Unable to sleep? Wide awake or so sleepy?

14 May 2018

Written by Jennie Bayliss

How is your sleep these days? When did you last leap out of bed in the morning feeling totally refreshed and raring to go? OK, some people never leap out of bed! But feeling refreshed—when was that? If it’s a distant memory, then you are definitely not alone. So many people have low levels exhaustion as a constant companion. This is, in part, is down to a lack of deep and refreshing sleep.
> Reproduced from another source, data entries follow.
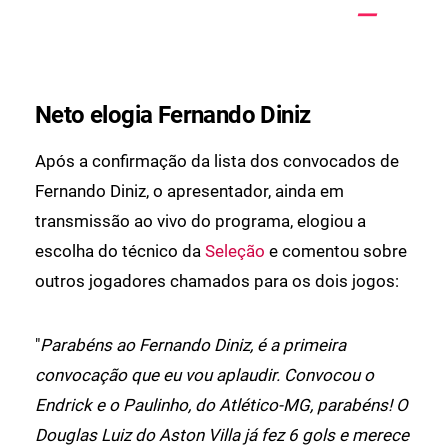
Neto elogia Fernando Diniz
Após a confirmação da lista dos convocados de
Fernando Diniz, o apresentador, ainda em
transmissão ao vivo do programa, elogiou a
escolha do técnico da
Seleção
e comentou sobre
outros jogadores chamados para os dois jogos:
"
Parabéns ao Fernando Diniz, é a primeira
convocação que eu vou aplaudir. Convocou o
Endrick e o Paulinho, do Atlético-MG, parabéns! O
Douglas Luiz do Aston Villa já fez 6 gols e merece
Improve your sleep—and who knows, then maybe you too will feel like leaping out of bed.

Why we need to sleep and what happens during slumber

A serious lack of sleep can lead to physical and emotional problems, but even a few nights of disrupted sleep can leave you feeling lack-lustre and perhaps even grumpy. Although our body maintains and repairs our body whilst we sleep, more than this, sleep is required to rewrite the neural pathways in the brain. This process includes the filing, sorting and sifting of our memories and learnt behaviours from the information gathered during the day—consciously and subconsciously.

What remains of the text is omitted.